(Dataset items)

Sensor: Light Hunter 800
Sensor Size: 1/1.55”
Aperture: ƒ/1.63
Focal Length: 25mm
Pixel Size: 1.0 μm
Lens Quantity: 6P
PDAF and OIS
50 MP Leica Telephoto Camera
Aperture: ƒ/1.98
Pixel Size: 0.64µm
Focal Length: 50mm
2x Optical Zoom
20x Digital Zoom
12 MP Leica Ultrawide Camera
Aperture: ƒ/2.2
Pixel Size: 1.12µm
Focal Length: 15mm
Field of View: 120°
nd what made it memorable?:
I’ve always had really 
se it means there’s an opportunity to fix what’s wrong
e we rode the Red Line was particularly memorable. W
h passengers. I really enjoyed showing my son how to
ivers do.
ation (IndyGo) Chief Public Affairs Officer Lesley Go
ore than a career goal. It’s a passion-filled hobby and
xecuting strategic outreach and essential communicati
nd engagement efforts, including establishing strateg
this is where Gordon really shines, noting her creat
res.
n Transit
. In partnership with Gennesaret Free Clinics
==
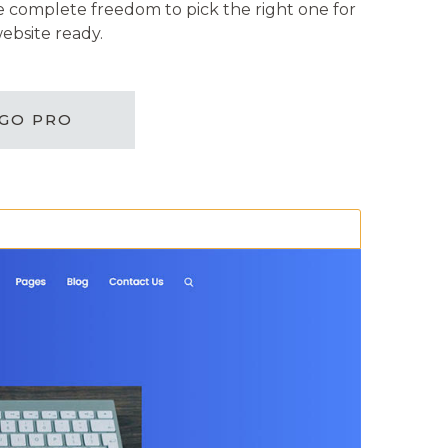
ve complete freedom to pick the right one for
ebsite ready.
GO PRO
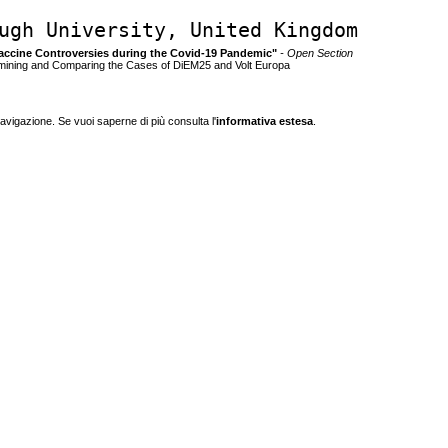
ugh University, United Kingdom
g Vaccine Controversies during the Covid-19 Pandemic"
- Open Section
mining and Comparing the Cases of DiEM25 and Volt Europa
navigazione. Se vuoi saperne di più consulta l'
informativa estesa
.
...
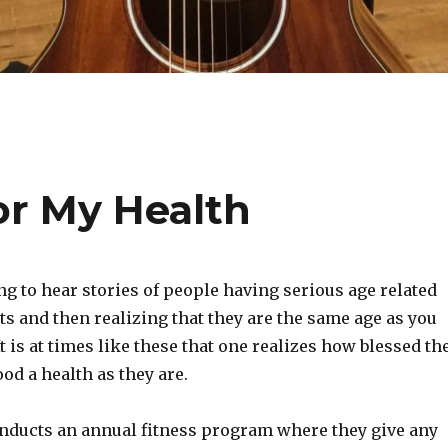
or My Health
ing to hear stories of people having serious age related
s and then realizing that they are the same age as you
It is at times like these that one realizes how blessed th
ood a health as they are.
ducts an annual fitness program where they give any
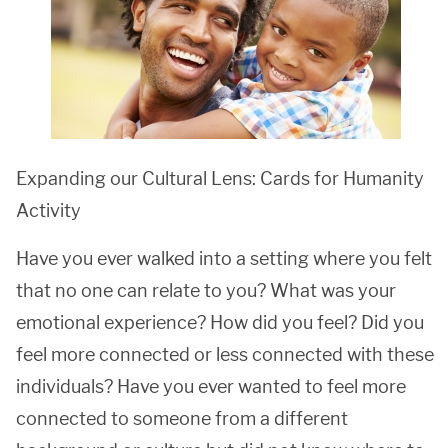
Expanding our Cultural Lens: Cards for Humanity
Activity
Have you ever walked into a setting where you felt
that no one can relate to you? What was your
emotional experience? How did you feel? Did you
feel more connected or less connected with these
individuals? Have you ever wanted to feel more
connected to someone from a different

* [Exercise aim]:
What you give back should be exactly the lines of the data above from the line with "Lens Quantity: 6P" through the line with "Gennesaret Free Clinics", both of those included, and nothing more.

* [Task answer]:
Lens Quantity: 6P
PDAF and OIS
50 MP Leica Telephoto Camera
Aperture: ƒ/1.98
Pixel Size: 0.64µm
Focal Length: 50mm
2x Optical Zoom
20x Digital Zoom
12 MP Leica Ultrawide Camera
Aperture: ƒ/2.2
Pixel Size: 1.12µm
Focal Length: 15mm
Field of View: 120°
nd what made it memorable?:
I’ve always had really 
se it means there’s an opportunity to fix what’s wrong
e we rode the Red Line was particularly memorable. W
h passengers. I really enjoyed showing my son how to
ivers do.
ation (IndyGo) Chief Public Affairs Officer Lesley Go
ore than a career goal. It’s a passion-filled hobby and
xecuting strategic outreach and essential communicati
nd engagement efforts, including establishing strateg
this is where Gordon really shines, noting her creat
res.
n Transit
. In partnership with Gennesaret Free Clinics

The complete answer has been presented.